Meaningful Purpose: It’s good to know that if we are still breathing, the Lord has something important for each of us to do. Jesus, in Luke 4, declares his purpose, ‘the Spirit of the Lord is upon me, for he has anointed me to bring good news to the poor. He has sent me to proclaim that captives will be released, that the blind will see, that the oppressed will be set free and that the time of the Lord’s favour has come.’
Having meaningful purpose brings hope into our hearts – hope that our lives matter, that we can do something positive and make a difference in the world. Do you know what God has anointed you to do? When you do, it gives you a godly drivenness, an inner motivation and zeal that expresses itself like Paul, who said, ‘woe to me if I don’t preach the gospel.’ You need markers in your calendar for your purpose – things that will keep you motivated and moving on in your calling. If you don’t have that clear meaningful purpose yet, just connect yourself to someone who is doing something worthwhile and help them make a difference. Often, it’s having meaningful purpose that gives us energy for all the other things that need to be done, that aren’t so fulfilling.

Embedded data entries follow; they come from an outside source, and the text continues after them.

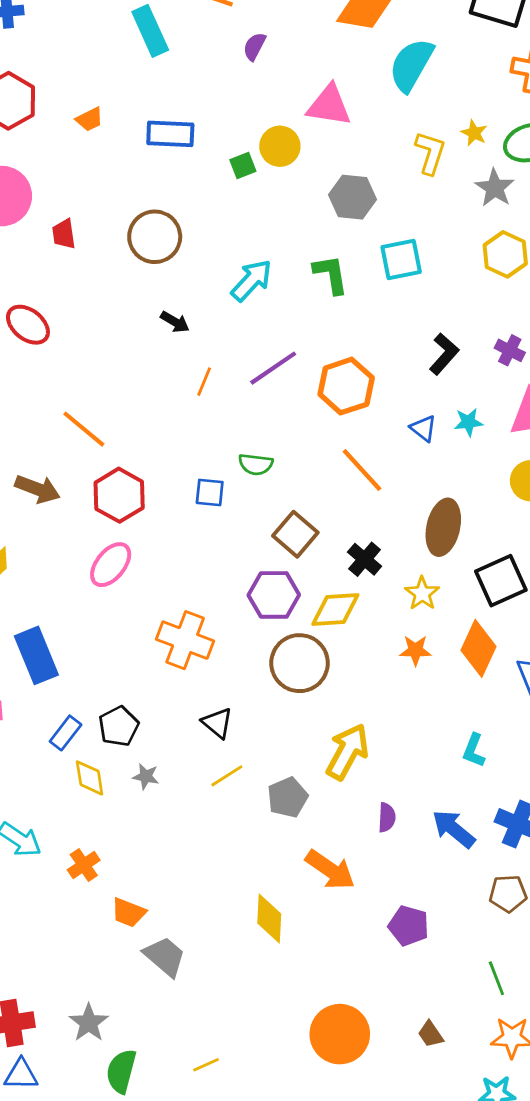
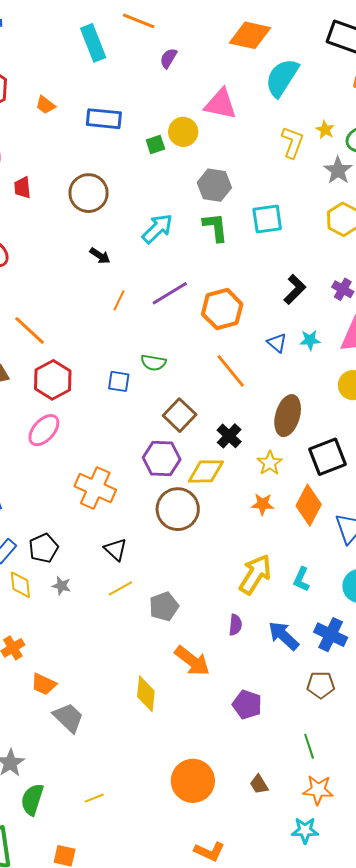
orange trapezoid: (89, 119) -> (46, 105), turned 60
gray hexagon: (352, 197) -> (214, 185), moved
yellow arrow: (347, 752) -> (255, 574), moved

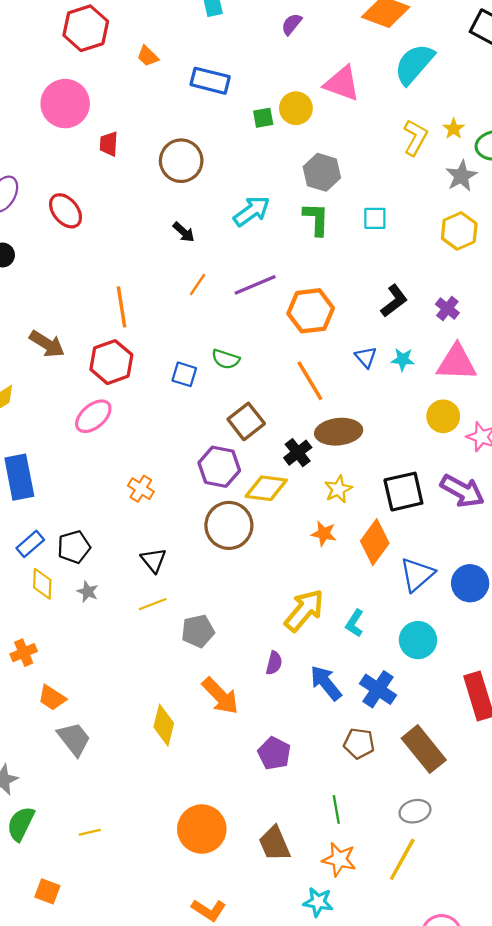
cyan square: (267, 219) -> (375, 218), size x0.7
orange line: (30, 330) -> (121, 307), moved, turned 30
brown ellipse: (288, 416) -> (339, 432), moved, turned 60
orange cross: (95, 488) -> (141, 489), size x0.6
brown trapezoid: (259, 784) -> (274, 844), size x1.6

Authentic Relationships: These four areas of focused retreats, showing gratitude, compassionate giving and meaningful purpose are all key to building our resilience but for the most part, unless we are in isolation in prison, we need people too. People who understand us, who we can be real with, honest with and who accept us ‘warts and all!’
Who are the people you can talk to on a regular basis that help you just by listening and giving emotional support. These people are worth their weight in gold – they are precious and help build resilience. The problem is they don’t grow on trees! They don’t just appear. You need to reach out, search out, develop and nurture these kinds of relationships. So, if you don’t have them, start praying and pursuing them now.
This pandemic and the consequences are going to continue for some time yet and so the need for us to be resilient and for us to reach out to help others be resilient is fulfilling the second commandment – love your neighbour as you love yourself.